Before: SCHROEDER, D.W. NELSON and THOMPSON, Circuit Judges.
George Miles Mottel appeals his conviction, which followed a jury trial, on four counts of wire fraud in violation of 18 U.S.C. Secs. 1343, 2. Mottel claims that, absent the testimony of a victim investor, the evidence was insufficient to show that fraudulent claims about his investment company were ever communicated to that investor. We have jurisdiction under 28 U.S.C. Sec. 1291, and we affirm.
In evaluating the sufficiency of the evidence, we ordinarily review the evidence in the light most favorable to the prosecution to determine whether any rational juror could have found the essential elements of the offense beyond a reasonable doubt.
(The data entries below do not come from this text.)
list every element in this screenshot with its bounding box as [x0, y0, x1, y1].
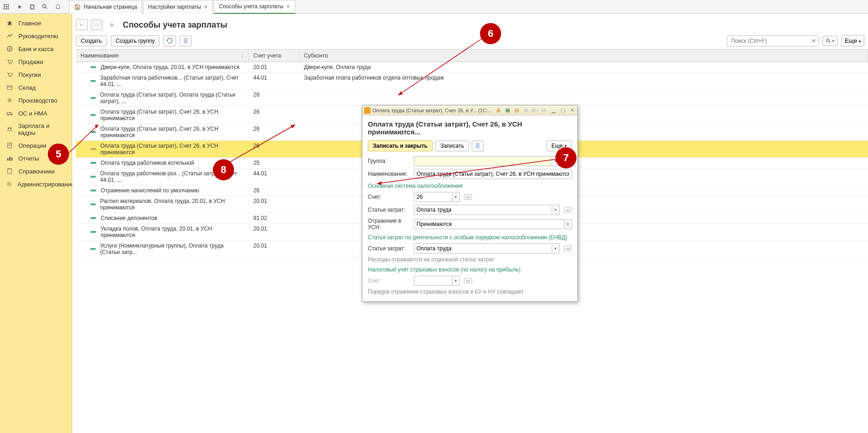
section-main: Основная система налогообложения [368, 183, 572, 189]
sidebar-item-3[interactable]: Продажи [0, 55, 72, 68]
list-button[interactable] [180, 35, 192, 46]
apps-icon[interactable] [0, 0, 13, 13]
sidebar-item-label: Справочники [18, 168, 55, 175]
col-account[interactable]: Счет учета [249, 50, 299, 62]
item-icon [91, 231, 96, 233]
minimize-icon[interactable]: ▁ [550, 107, 557, 114]
row-account: 25 [249, 158, 299, 168]
account-input[interactable] [414, 192, 452, 202]
top-toolbar: ★ 🏠 Начальная страница Настройки зарплат… [0, 0, 868, 14]
forward-button[interactable]: → [91, 19, 103, 30]
create-group-button[interactable]: Создать группу [111, 35, 160, 46]
save-close-button[interactable]: Записать и закрыть [368, 140, 433, 151]
row-sub: Заработная плата работников отдела оптов… [299, 73, 868, 89]
sidebar-item-2[interactable]: ₽Банк и касса [0, 42, 72, 55]
col-sub[interactable]: Субконто [299, 50, 868, 62]
search-icon[interactable] [39, 0, 51, 13]
close-icon[interactable]: ✕ [204, 4, 208, 10]
ledger-icon [6, 142, 14, 149]
tab-home[interactable]: 🏠 Начальная страница [69, 0, 142, 14]
row-account: 20.01 [249, 224, 299, 240]
dialog-titlebar[interactable]: Оплата труда (Статьи затрат), Счет 26, в… [362, 105, 577, 115]
row-account: 44.01 [249, 73, 299, 89]
coin-icon: ₽ [6, 45, 14, 52]
item-icon [91, 162, 96, 164]
mminus-icon[interactable]: M- [541, 107, 548, 114]
favorite-icon[interactable]: ★ [108, 20, 115, 30]
sidebar-item-0[interactable]: Главное [0, 17, 72, 29]
open-icon[interactable]: ▭ [564, 207, 572, 213]
table-row[interactable]: Двери-купе, Оплата труда, 20.01, в УСН п… [76, 62, 868, 73]
calc-icon[interactable]: ▦ [504, 107, 511, 114]
save-button[interactable]: Записать [435, 140, 469, 151]
group-input[interactable] [414, 156, 552, 166]
search-field[interactable]: ✕ [727, 35, 819, 46]
svg-rect-6 [4, 8, 5, 9]
tab-methods[interactable]: Способы учета зарплаты ✕ [214, 0, 295, 14]
table-row[interactable]: Заработная плата работников... (Статьи з… [76, 73, 868, 90]
open-icon[interactable]: ▭ [564, 246, 572, 251]
sidebar-item-8[interactable]: Зарплата и кадры [0, 120, 72, 139]
calendar-icon[interactable]: ▤ [513, 107, 520, 114]
svg-rect-4 [6, 6, 7, 7]
box-icon [6, 84, 14, 91]
sidebar-item-12[interactable]: Администрирование [0, 178, 72, 191]
svg-rect-33 [11, 157, 13, 161]
cost-input[interactable] [414, 205, 552, 215]
item-icon [91, 131, 96, 133]
app-icon [364, 107, 371, 114]
usn-input[interactable] [414, 219, 565, 229]
tab-settings[interactable]: Настройки зарплаты ✕ [143, 0, 213, 14]
refresh-button[interactable] [163, 35, 176, 46]
sidebar-item-1[interactable]: Руководителю [0, 29, 72, 42]
close-icon[interactable]: ✕ [286, 4, 290, 10]
sidebar-item-label: Администрирование [17, 181, 74, 188]
name-input[interactable] [414, 169, 572, 179]
dropdown-icon[interactable]: ▾ [565, 219, 572, 229]
maximize-icon[interactable]: ▢ [559, 107, 566, 114]
bell-icon[interactable] [51, 0, 64, 13]
row-name: Двери-купе, Оплата труда, 20.01, в УСН п… [101, 64, 240, 70]
row-account: 91.02 [249, 213, 299, 223]
open-icon[interactable]: ▭ [464, 278, 472, 283]
row-name: Списание депонентов [101, 215, 157, 221]
item-icon [91, 176, 96, 178]
search-input[interactable] [728, 36, 810, 46]
back-button[interactable]: ← [76, 19, 88, 30]
svg-rect-2 [8, 4, 9, 5]
close-icon[interactable]: ✕ [568, 107, 576, 114]
sidebar-item-5[interactable]: Склад [0, 81, 72, 94]
svg-rect-7 [6, 8, 7, 9]
row-account: 26 [249, 141, 299, 157]
sidebar-item-7[interactable]: ОС и НМА [0, 107, 72, 120]
people-icon [6, 126, 14, 133]
open-icon[interactable]: ▭ [464, 194, 472, 200]
lines-button[interactable] [472, 140, 484, 151]
sidebar-item-4[interactable]: Покупки [0, 68, 72, 81]
table-row[interactable]: Оплата труда (Статьи затрат), Оплата тру… [76, 90, 868, 107]
breadcrumb: ← → ★ Способы учета зарплаты [72, 14, 868, 32]
svg-rect-1 [6, 4, 7, 5]
mplus-icon[interactable]: M+ [531, 107, 539, 114]
svg-rect-32 [9, 157, 11, 161]
star-icon[interactable]: ★ [13, 0, 26, 13]
col-name[interactable]: Наименование↓ [76, 50, 249, 62]
item-icon [91, 217, 96, 219]
copy-icon[interactable] [26, 0, 39, 13]
dropdown-icon[interactable]: ▾ [552, 243, 560, 254]
dropdown-icon[interactable]: ▾ [452, 192, 460, 202]
clear-icon[interactable]: ✕ [810, 38, 817, 44]
m-icon[interactable]: M [522, 107, 530, 114]
sidebar-item-11[interactable]: Справочники [0, 165, 72, 178]
row-account: 20.01 [249, 196, 299, 213]
create-button[interactable]: Создать [76, 35, 107, 46]
dropdown-icon[interactable]: ▾ [552, 205, 560, 215]
sidebar-item-label: Покупки [18, 71, 41, 78]
more-button[interactable]: Еще ▾ [841, 35, 864, 46]
search-button[interactable]: ▾ [822, 36, 838, 46]
row-name: Услуги (Номенклатурные группы), Оплата т… [100, 242, 244, 255]
sidebar-item-label: Продажи [18, 58, 43, 65]
sidebar-item-6[interactable]: Производство [0, 94, 72, 107]
print-icon[interactable]: 🖶 [495, 107, 502, 114]
cost2-input[interactable] [414, 243, 552, 254]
See United States v. Marashi, 913 F.2d 724, 735 (9th Cir.1990). Because Mottel failed to renew his motion for acquittal at the close of the evidence, however, we review "only to avoid a manifest miscarriage of justice or plain error." See United States v. Stauffer, 922 F.2d 508, 511 (9th Cir.1990).
To sustain a conviction of wire fraud, the evidence must show, among other things, that the defendant transmitted or caused to be transmitted in interstate commerce a wire communication in furtherance of a fraudulent scheme. 18 U.S.C. Sec. 1343; United States v. Kaplan, 554 F.2d 958, 965 (9th Cir.), cert. denied, 434 U.S. 956 (1977). The prosecution need not prove that the defendant's fraud actually induced a victim to act; it need only show that a fraudulent statement communicated to the victim had the natural tendency to influence his decision to act. United States v. Halbert, 640 F.2d 1000, 1008 (9th Cir.1981).
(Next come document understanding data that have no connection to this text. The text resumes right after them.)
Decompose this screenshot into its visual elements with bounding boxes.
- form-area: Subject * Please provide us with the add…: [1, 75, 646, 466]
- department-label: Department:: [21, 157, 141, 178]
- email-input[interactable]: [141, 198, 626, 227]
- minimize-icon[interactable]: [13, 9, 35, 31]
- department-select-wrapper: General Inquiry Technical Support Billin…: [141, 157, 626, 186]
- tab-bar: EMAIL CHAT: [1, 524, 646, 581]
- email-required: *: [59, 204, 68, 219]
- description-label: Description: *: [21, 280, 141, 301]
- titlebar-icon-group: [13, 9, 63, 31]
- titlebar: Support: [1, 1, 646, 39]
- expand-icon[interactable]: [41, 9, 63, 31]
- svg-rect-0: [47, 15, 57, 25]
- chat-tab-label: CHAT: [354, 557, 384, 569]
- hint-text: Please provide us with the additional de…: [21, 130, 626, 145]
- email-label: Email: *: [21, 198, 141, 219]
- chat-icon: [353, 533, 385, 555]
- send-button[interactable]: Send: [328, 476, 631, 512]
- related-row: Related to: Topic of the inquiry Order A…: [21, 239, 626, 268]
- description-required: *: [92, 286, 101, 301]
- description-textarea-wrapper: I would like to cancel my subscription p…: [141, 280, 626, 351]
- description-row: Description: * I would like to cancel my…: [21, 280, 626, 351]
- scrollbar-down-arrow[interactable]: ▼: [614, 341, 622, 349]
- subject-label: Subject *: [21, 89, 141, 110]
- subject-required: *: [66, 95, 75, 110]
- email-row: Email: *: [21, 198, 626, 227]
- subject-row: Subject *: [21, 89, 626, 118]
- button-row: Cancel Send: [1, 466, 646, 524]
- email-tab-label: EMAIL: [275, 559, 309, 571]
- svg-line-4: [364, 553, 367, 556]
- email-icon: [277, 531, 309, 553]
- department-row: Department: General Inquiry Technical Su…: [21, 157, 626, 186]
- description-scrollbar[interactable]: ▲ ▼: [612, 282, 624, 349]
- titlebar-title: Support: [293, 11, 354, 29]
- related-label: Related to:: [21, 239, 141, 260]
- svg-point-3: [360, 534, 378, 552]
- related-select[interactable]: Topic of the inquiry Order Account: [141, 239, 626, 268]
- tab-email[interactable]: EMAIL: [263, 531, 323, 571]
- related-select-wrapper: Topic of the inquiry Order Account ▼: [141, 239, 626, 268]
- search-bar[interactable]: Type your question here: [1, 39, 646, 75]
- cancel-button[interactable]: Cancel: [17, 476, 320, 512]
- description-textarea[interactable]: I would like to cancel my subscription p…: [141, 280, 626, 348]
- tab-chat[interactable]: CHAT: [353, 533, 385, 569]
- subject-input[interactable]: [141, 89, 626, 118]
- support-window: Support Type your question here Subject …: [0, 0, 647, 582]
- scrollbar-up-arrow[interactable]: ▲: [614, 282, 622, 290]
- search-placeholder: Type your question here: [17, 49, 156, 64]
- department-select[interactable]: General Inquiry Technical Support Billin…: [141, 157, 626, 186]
Here, Mottel was charged with defrauding five victims who believed they were investing in precious metals through his company, Richardson-Price. Mottel conceded at trial that the sales brochure he routinely had mailed to prospective investors contained false statements. Four of the victims testified that, based upon these statements, they decided to complete and mail the Customer Account Agreement which constituted the final page of the sales brochure. Mottel's secretary testified that, when orders arrived from established clients, she indicated on the order ticket whether the client's completed Customer Account Agreement was on file. Mottel's fifth victim, Joseph Eastep, suffered a heart attack shortly before trial and was unable to testify. The evidence showed, however, that Eastep had invested some $40,000 with Richardson-Price, and that Mottel's secretary had indicated on Eastep's order ticket that his completed Customer Account Agreement was on file.
Mottel argues on appeal that without Eastep's testimony, the government failed to prove that Eastep had ever received the sales brochure containing the fraudulent claims about Richardson-Price. We disagree. The evidence that it was the brochure that persuaded other clients to invest with Richardson-Price supports the inference that Eastep had encountered the same inducement, and that it tended to influence his decision to act. The testimony that the brochure was routinely mailed to prospective clients and that company records showed that Eastep's completed Customer Account Agreement, the final page of the brochure, was on file, further supports the conclusion that he had received the brochure. We have no trouble concluding that a rational juror could have concluded from the evidence that Eastep had been mailed the brochure, and we discern no miscarriage of justice in Mottel's conviction on these charges. See Stauffer, 922 F.2d at 511.